In een recent Amerikaans onderzoek werd de ondervraagden eenvoudigweg gevraagd of ze de voorbije week aanzienlijk psychologisch leed hadden ondervonden. Minder ouderen antwoordden daarop bevestigend dan mensen van middelbare leeftijd en dan jonge mensen. Een recente poll van Gallup vroeg de deelnemers hoeveel stress, zorgen en woede ze de vorige dag ervaren hadden. Stress, zorgen en woede verminderen alle drie naargelang je ouder wordt.

Sociale wetenschappers noemen dat de paradox van het verouderen. Ouder worden is uiteindelijk niet gemakkelijk. We hebben allerlei vragen gesteld om te kijken of we die bevinding teniet konden doen. We vroegen ons af of de huidige generaties van ouderen misschien de beste generaties zijn en dat altijd zijn geweest. Dat wil zeggen dat tegenwoordig jonge mensen die verbeteringen misschien niet typisch ondervinden bij het ouder worden. We hebben ons afgevraagd of ouderen misschien gewoon een positieve draai proberen geven aan een anders deprimerend bestaan. (Gelach) Maar hoe meer we die vondst proberen te verwerpen, hoe meer bewijs we vinden dat ze ondersteunt.

Jaren geleden begonnen mijn collega's en ik aan een onderzoek waarvoor we dezelfde groep mensen tien jaar lang volgden. Oorspronkelijk waren ze 18 tot 94 jaar oud. We onderzochten of en hoe hun emotionele ervaringen veranderden met het ouder worden. De deelnemers droegen een week lang elektronische piepers en we piepten hen op willekeurige momenten op doorheen de dag en 's avonds. Elke keer dat we hen oppiepten, vroegen we hen een aantal vragen te beantwoorden -- Hoe gelukkig ben je op dit moment, op een schaal van 1 tot 7? Hoe verdrietig ben je? Hoe gefrustreerd ben je? -- om een idee te kunnen krijgen van het soort emoties en gevoelens dat ze hadden in hun dagelijkse leven.

Op basis van dit intens onderzoek van individuen ontdekken we dat het niet een specifieke generatie is die het beter doet dan de andere, maar dat dezelfde individuen doorheen de tijd relatief grotere positieve ervaring/beleving gaan melden. Je ziet hier deze lichte daling op erg gevorderde leeftijden. Er is een lichte daling. Maar er is geen punt waarop het terugkeert naar de niveaus die we in de vroege volwassenheid zien.

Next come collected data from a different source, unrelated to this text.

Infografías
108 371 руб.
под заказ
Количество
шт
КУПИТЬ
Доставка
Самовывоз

Het is echt te simplistisch om te zeggen dat oudere mensen "gelukkig" zijn. In ons onderzoek zijn ze positiever, maar ze hebben ook meer de neiging dan jongere mensen om gemengde gevoelens te ervaren -- verdriet en geluk op hetzelfde moment; je weet wel, die traan in je ooghoek wanneer je naar een vriend lacht. Ander onderzoek heeft aangetoond dat oudere mensen gemakkelijker lijken om te gaan met verdriet. Ze aanvaarden verdriet makkelijker dan jongere mensen. We vermoeden dat dat kan helpen verklaren waarom oude mensen beter zijn dan jongere in het oplossen van verhitte emotionele conflicten en discussies. Oudere mensen kunnen onrecht bekijken met medeleven, maar zonder wanhoop.

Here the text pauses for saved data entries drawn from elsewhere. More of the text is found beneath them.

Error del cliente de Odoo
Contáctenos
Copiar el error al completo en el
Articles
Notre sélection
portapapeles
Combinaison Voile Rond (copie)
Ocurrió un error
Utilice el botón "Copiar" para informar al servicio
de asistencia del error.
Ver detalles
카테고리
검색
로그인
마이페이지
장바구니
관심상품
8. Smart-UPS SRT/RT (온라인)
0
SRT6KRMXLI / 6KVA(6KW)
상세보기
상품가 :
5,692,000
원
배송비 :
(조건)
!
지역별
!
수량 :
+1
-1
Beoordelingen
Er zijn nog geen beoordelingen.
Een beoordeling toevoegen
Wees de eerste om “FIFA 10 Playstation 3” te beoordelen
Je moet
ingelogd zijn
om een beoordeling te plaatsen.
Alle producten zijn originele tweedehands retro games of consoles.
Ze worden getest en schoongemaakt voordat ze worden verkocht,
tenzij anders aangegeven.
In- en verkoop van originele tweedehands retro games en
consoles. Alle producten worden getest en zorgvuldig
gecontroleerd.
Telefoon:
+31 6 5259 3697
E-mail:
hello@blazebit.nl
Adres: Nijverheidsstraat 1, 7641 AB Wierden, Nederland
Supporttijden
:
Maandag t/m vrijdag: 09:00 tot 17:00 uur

Het lijkt erop dat ouderen hun cognitieve vermogens, zoals aandacht en geheugen, meer op positieve informatie richten dan op negatieve. Als we mensen van alle leeftijden beelden tonen zoals die op het scherm en hen later vragen om zich zoveel mogelijk beelden te herinneren, herinneren de oudere mensen, maar niet de jongere, zich meer positieve beelden dan negatieve. We hebben oudere en jongere mensen in laboratoriumonderzoeken gevraagd gezichten te bekijken, sommige fronsend, sommige lachend. Ouderen kijk naar de lachende gezichten en weg van de fronsende, boze gezichten. In het dagelijks leven wordt dat omgezet in meer plezier en genoegen/tevredenheid.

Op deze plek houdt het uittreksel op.